Таким образом, Мицкевич увидел теперь закрытыми для себя те пути, которыми он думал воспользоваться для пропаганды идей «учителя», и в то же время видел, что пропаганда эта не принесла особенно осязательных плодов. Действительно, число «товянчиков», как их называли, не превышало и теперь нескольких десятков человек, а единственною крупною личностью среди новообращенных был другой польский поэт, Словацкий, искавший в мистицизме примирения с неудачною жизнью. Между тем на личной жизни Мицкевича увлечение его товянизмом отозвалось самым печальным образом: ему не только пришлось выносить нападение со стороны католического духовенства за свои еретические идеи, но последние произвели разрыв даже между ним и ближайшими его друзьями. Он испытывал теперь чувство нравственного одиночества среди людей, чуждых ему по своему развитию и стоявших значительно ниже его в умственном отношении, – людей, с которыми связывало его только одно мистическое учение. Правда, это последнее в минуты восторженного энтузиазма вознаграждало его за все вынесенные страдания, – но такие минуты приходили теперь все реже, так как неудачи последнего времени, отняв способы к продолжению пропаганды в широких размерах, вынудили Мицкевича ограничить свою деятельность тесным кружком «товянчиков». В самом этом кружке, или «коле», начался тем временем раздор: те из эмигрантов, которые были увлечены в секту не мистической собственно стороной учения, а теми обещаниями скорого политического переворота, какие щедро сыпались Товянским и вслед за ним с полною верою повторялись Мицкевичем, увидели теперь, что их ожидания не сбылись, и, чем пламеннее и нетерпеливее были их надежды, тем с большим негодованием относились они теперь к Товянскому и Мицкевичу, как обманщикам и шарлатанам. Вера поэта не была поколеблена долгим напрасным ожиданием, – но он не мог не чувствовать на себе ответственности за людей, привлеченных им к «делу» и пострадавших благодаря доверию к нему, а это еще более ухудшало и без того уже мрачное его настроение.

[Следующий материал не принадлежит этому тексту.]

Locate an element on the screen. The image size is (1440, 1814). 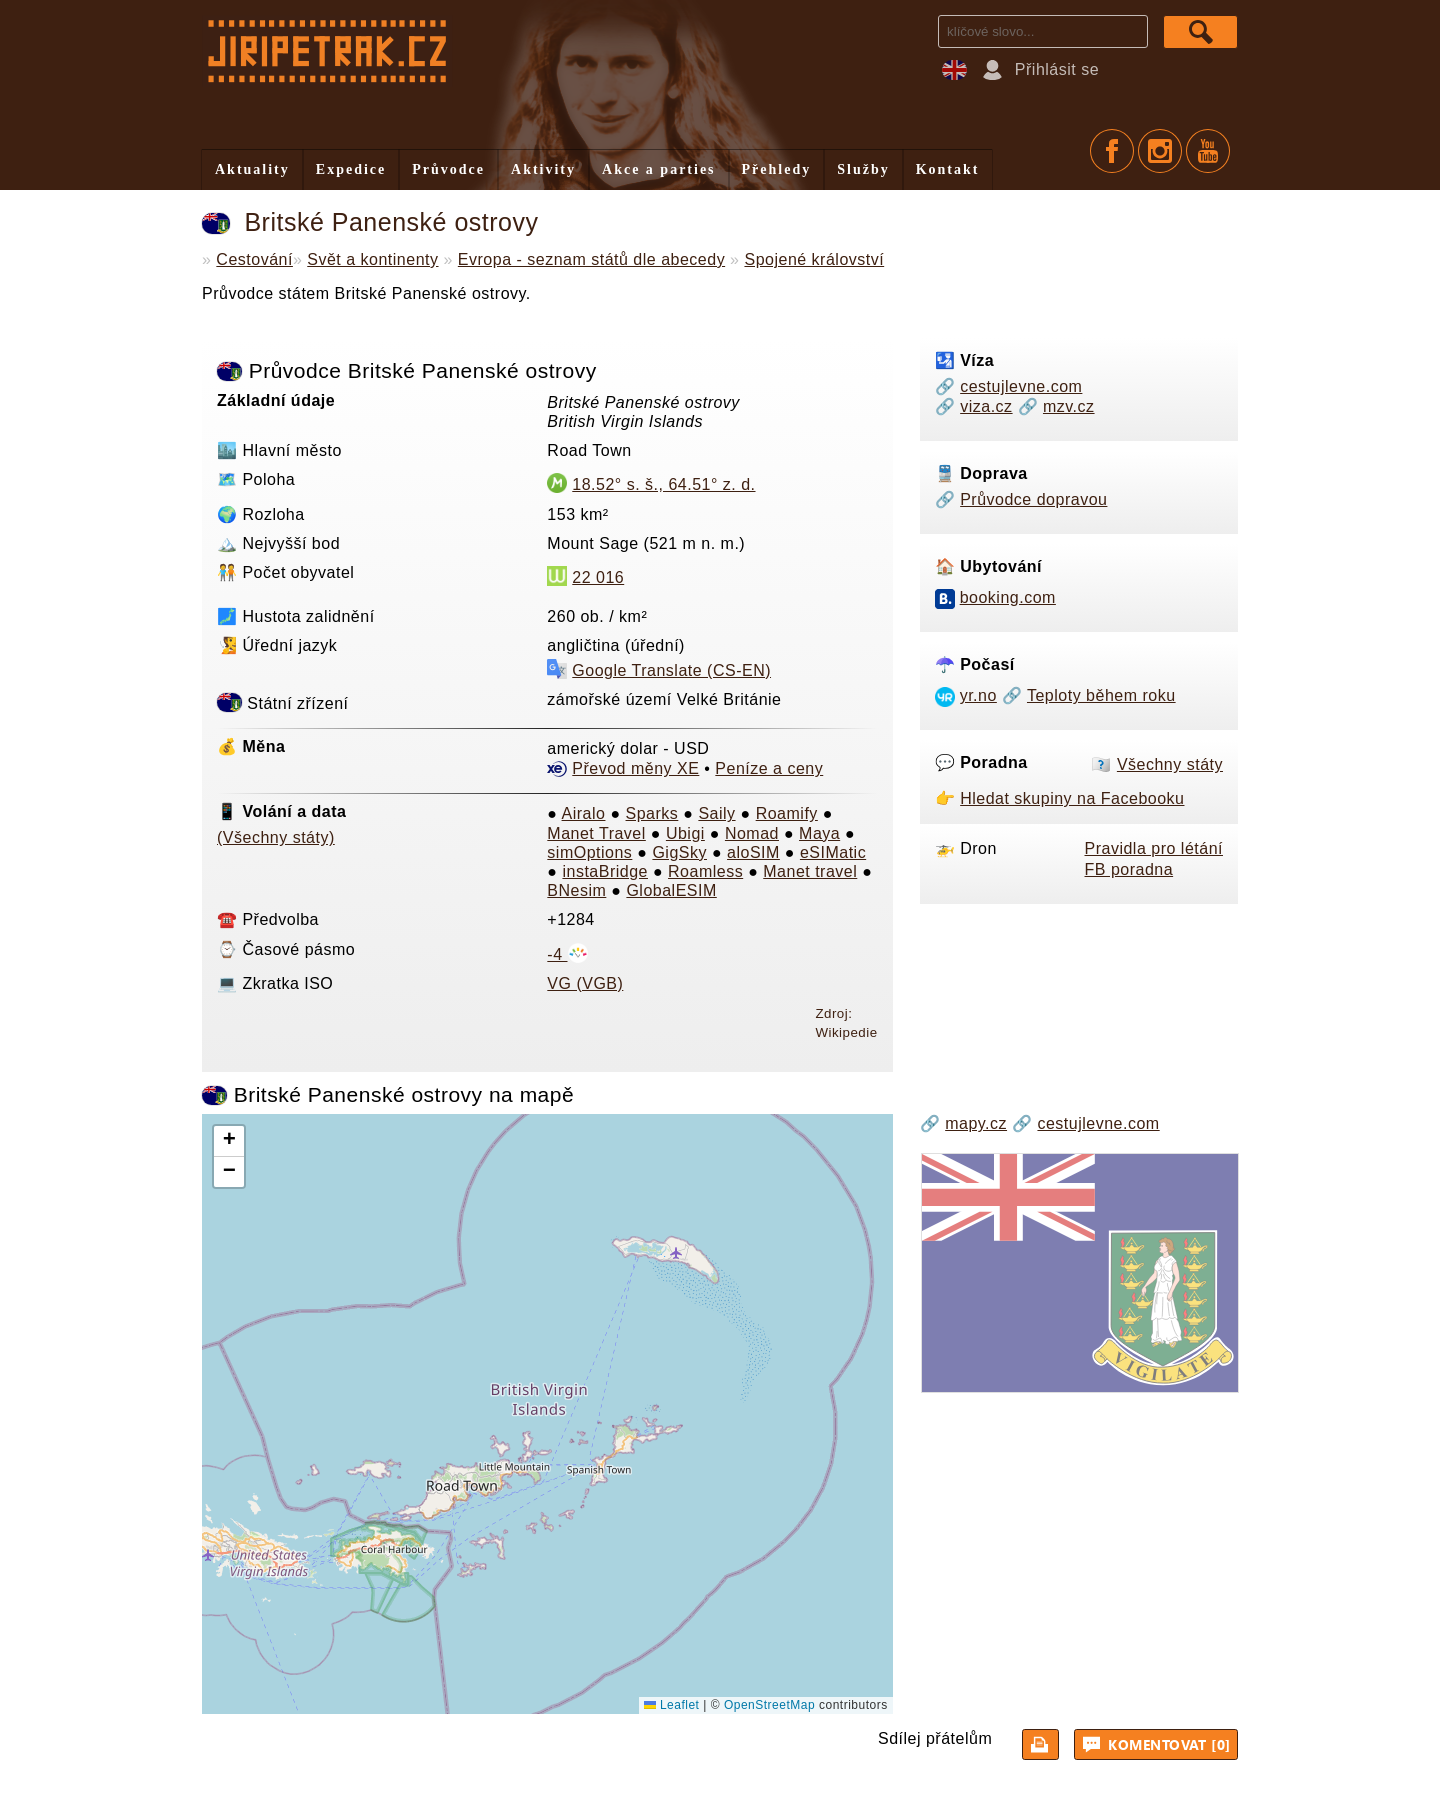
Služby is located at coordinates (863, 169).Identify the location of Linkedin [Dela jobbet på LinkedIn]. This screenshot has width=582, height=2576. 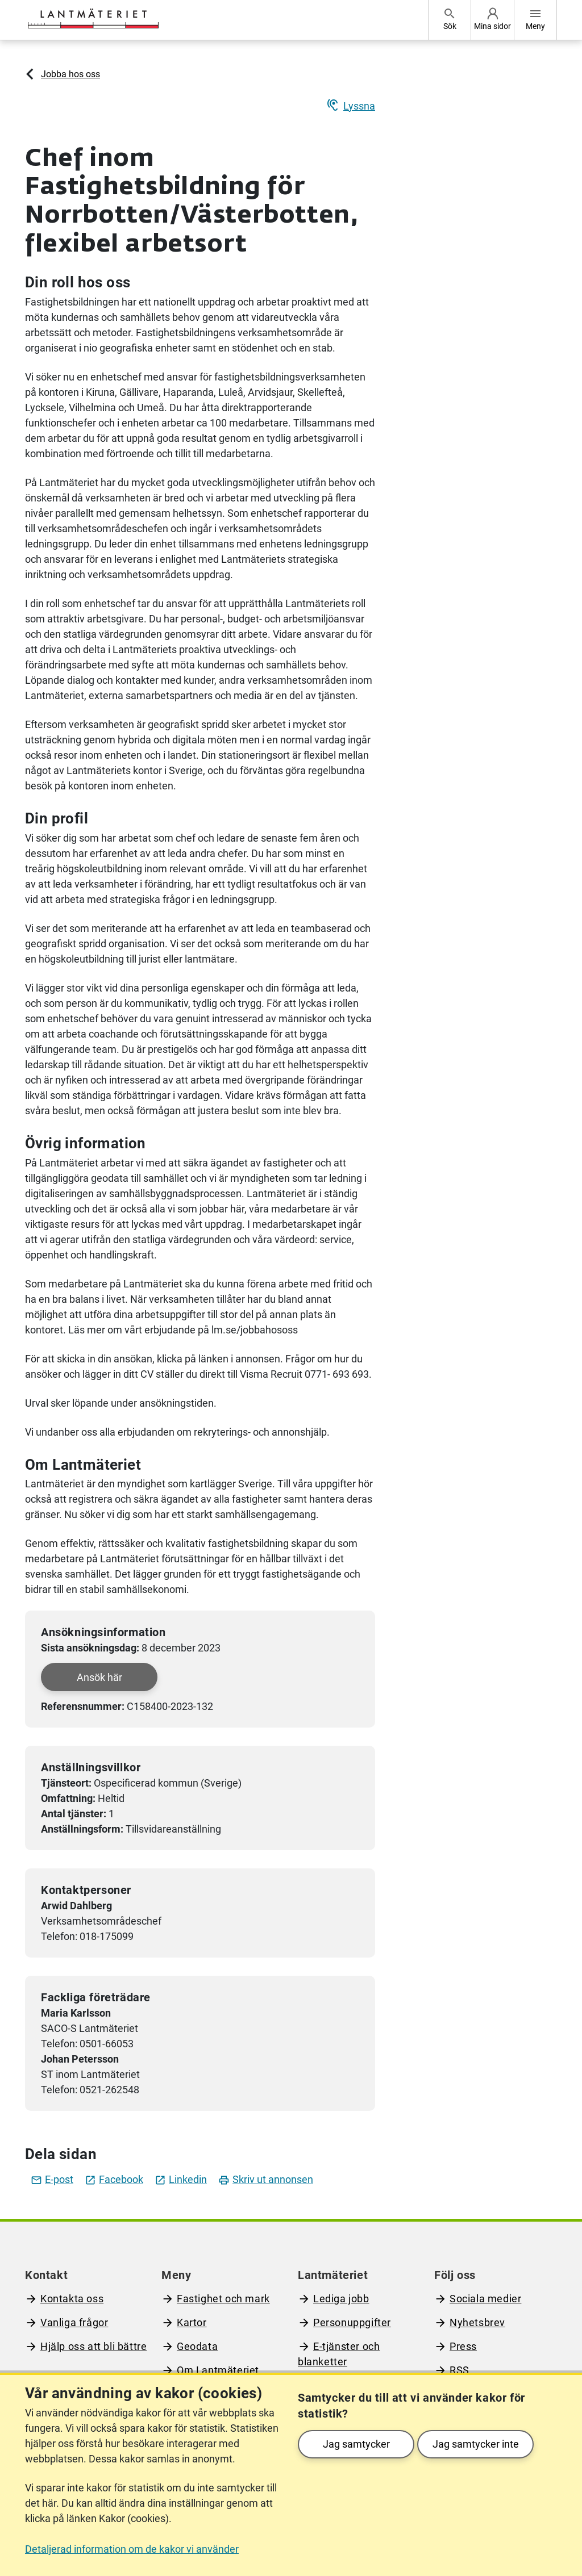
(181, 2179).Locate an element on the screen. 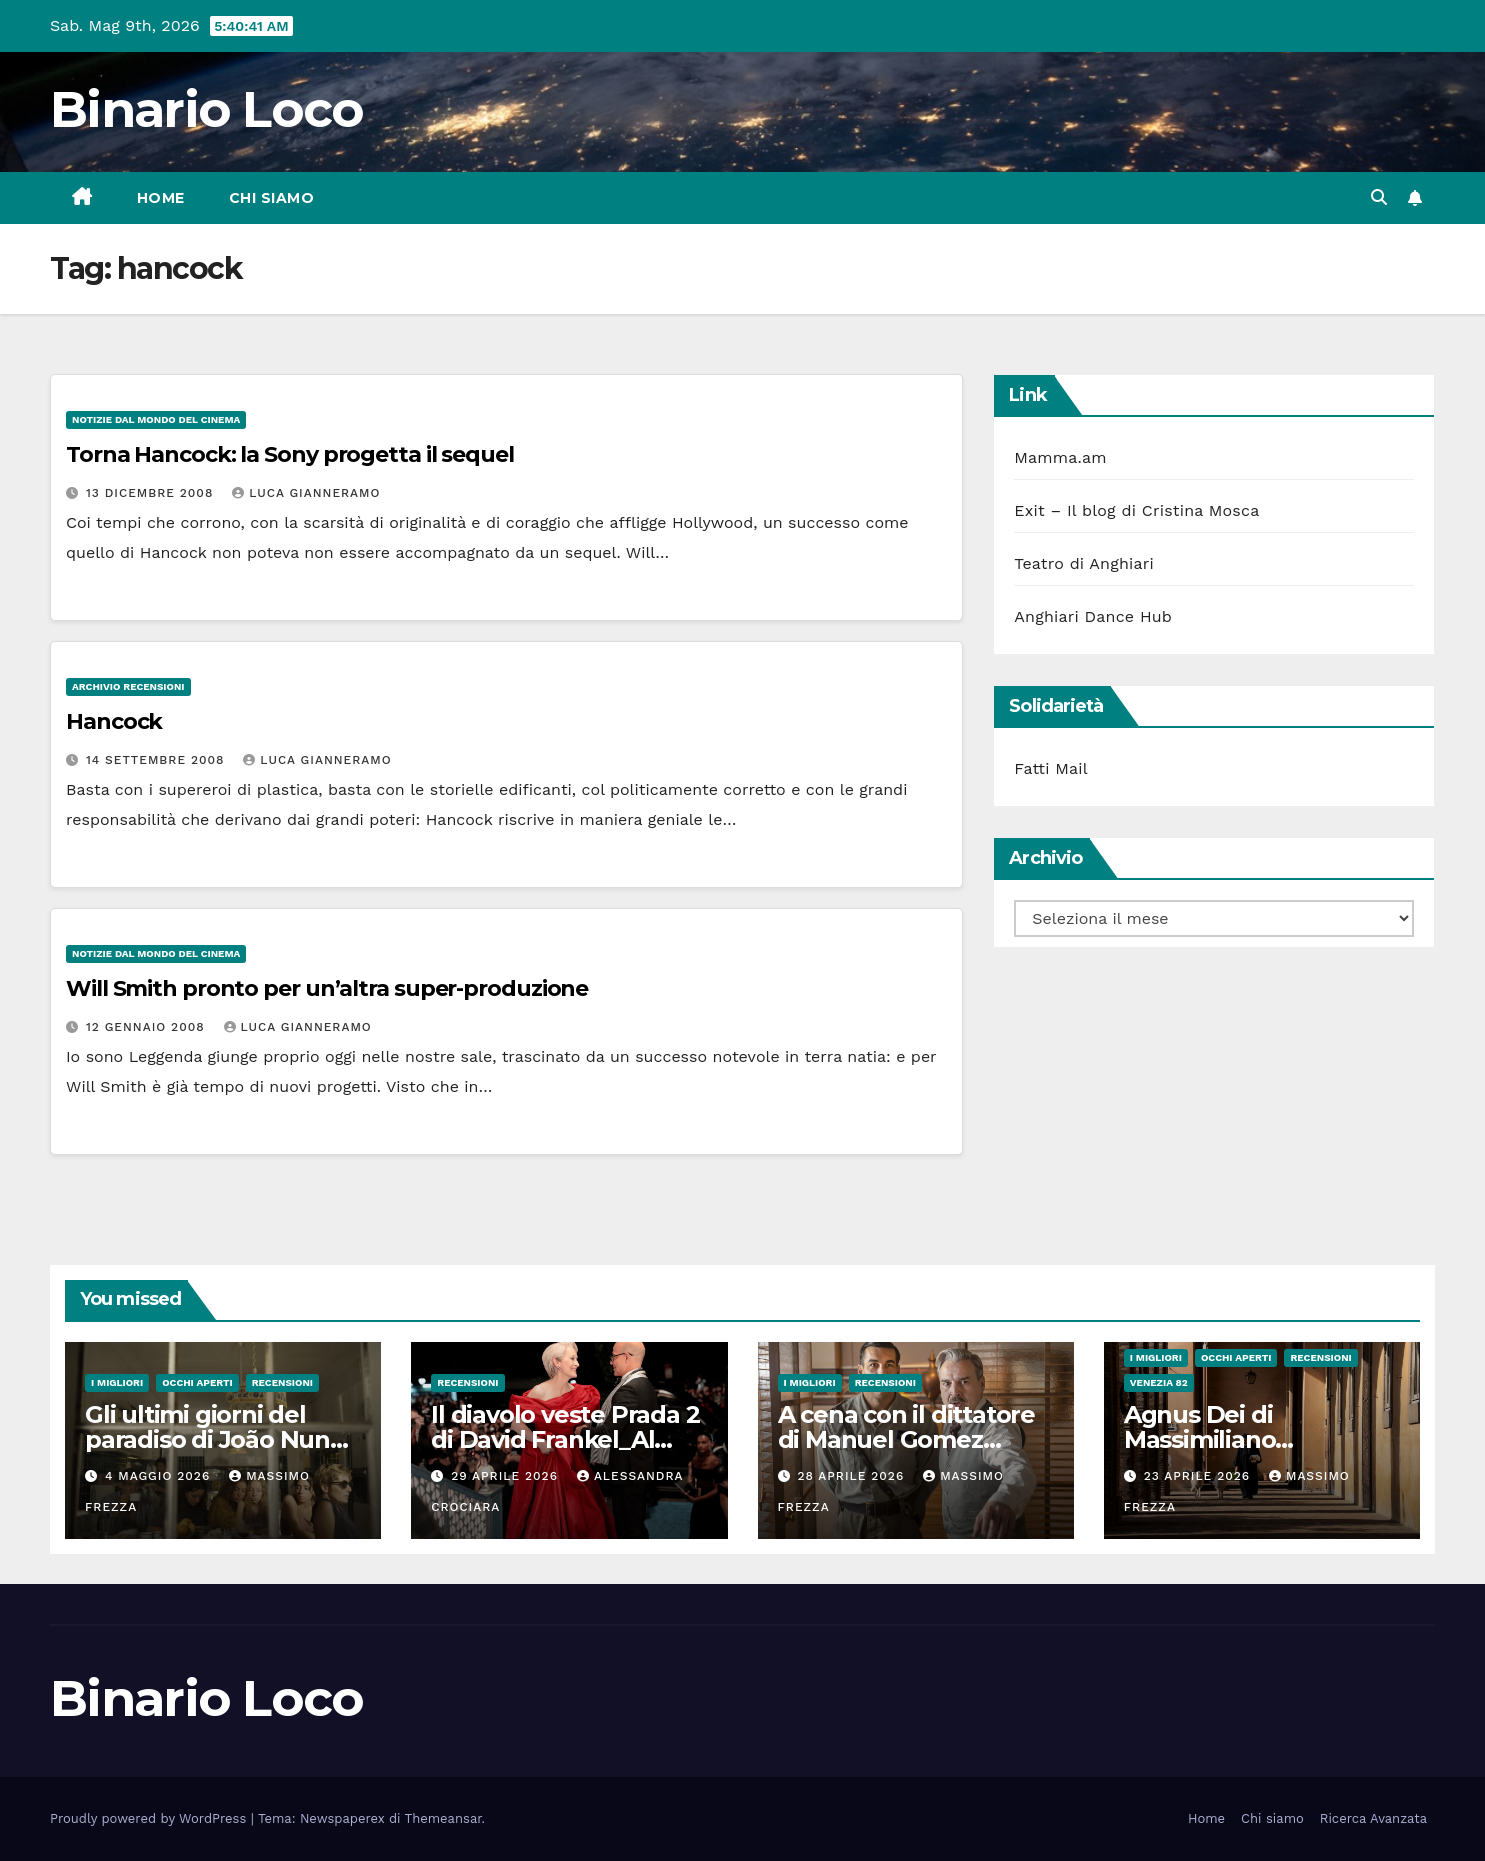  Ricerca Avanzata is located at coordinates (1373, 1818).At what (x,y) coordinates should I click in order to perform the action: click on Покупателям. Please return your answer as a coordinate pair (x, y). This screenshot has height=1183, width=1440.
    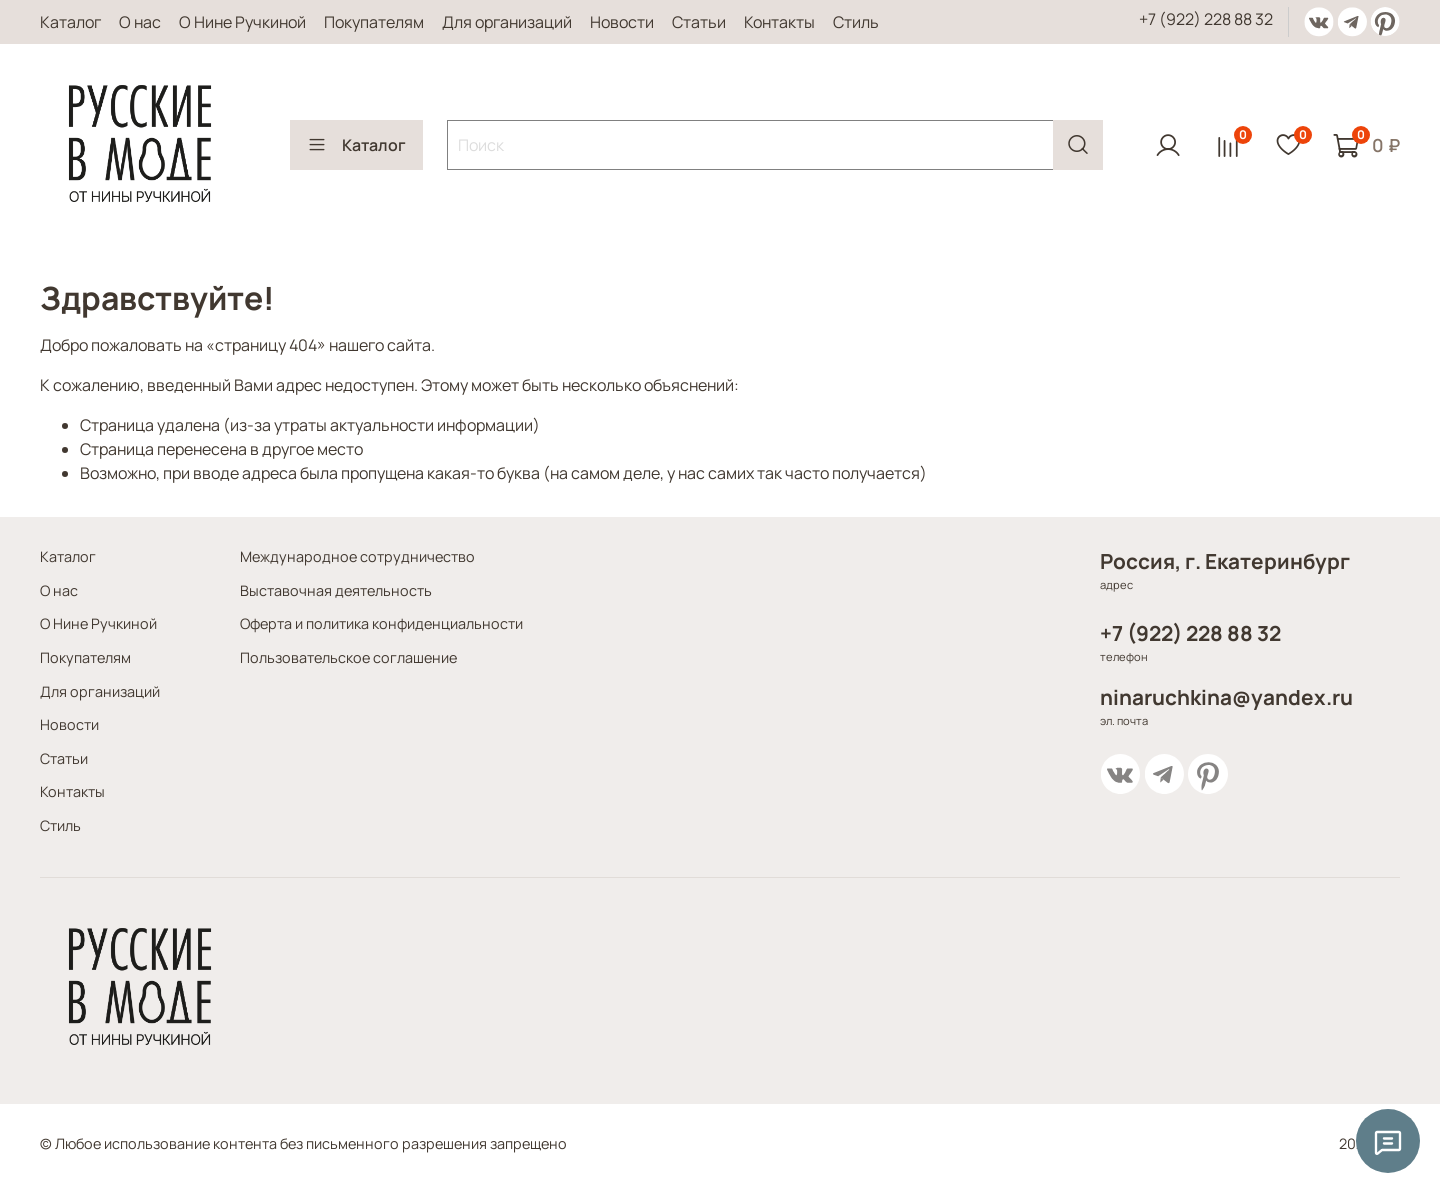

Ко всему этому присоединилось и то обстоятельство, что среди «товянчиков», оставшихся верными учению, также нашлись лица, недовольные поэтом и видевшие в его неудачных действиях причину незначительных успехов пропаганды; сам «учитель», после того, как надежды, возлагавшиеся им на Мицкевича, оправдались далеко не в полной мере, выражал неудовольствие, несмотря на то, что именно в Мицкевиче он нашел человека, не только всею душой преданного его идеям, но и лично ему, оказывавшего значительные услуги и не раз помогавшего «учителю» материально, хотя средства поэта в то время были также далеко не блестящи. В среде сектантов готовилось несогласие, которому нужен был лишь удобный случай, чтобы выступить явно.
Случай этот представился в тех новых попытках, которые сделаны были Мицкевичем для пропаганды учения. Он старался сперва склонить к признанию товянизма человека, наиболее выделявшегося среди тогдашней польской эмиграции, князя Чарторыйского, но, потерпев в этом решительную неудачу, направил свои усилия в другую сторону, а именно – на банкира Ротшильда. Среди «товянчиков» было уже несколько евреев, и им поручено было постараться привлечь к делу знаменитого банкира и убедить его обратить свои капиталы на службу святому делу; некоторое время Мицкевич и его единомышленники льстили даже себя надеждою на успех этой миссии, – но вскоре их иллюзии распались, так как и Ротшильд не обнаружил желания примкнуть к ним. Тогда среди них зародилась новая мысль, принадлежавшая самому «учителю», – обратиться с письмом к императору Николаю, изложить ему взгляды Товянского на назначение славянства и предложить провести их в жизнь, за что ему обещалась великая будущность и любовь подданных, убеждая товарищей в необходимости этого шага, Мицкевич доказал, что «прежним духом ненависти» нельзя подействовать на Россию, что нужно изменить тактику по отношению к ней, проникнуться братской любовью к русским; но увещания не подействовали, и план этот вызвал в среде «товянчиков» раскол. Часть их, со Словацким во главе, отделилась от главного кружка и составила самостоятельное целое.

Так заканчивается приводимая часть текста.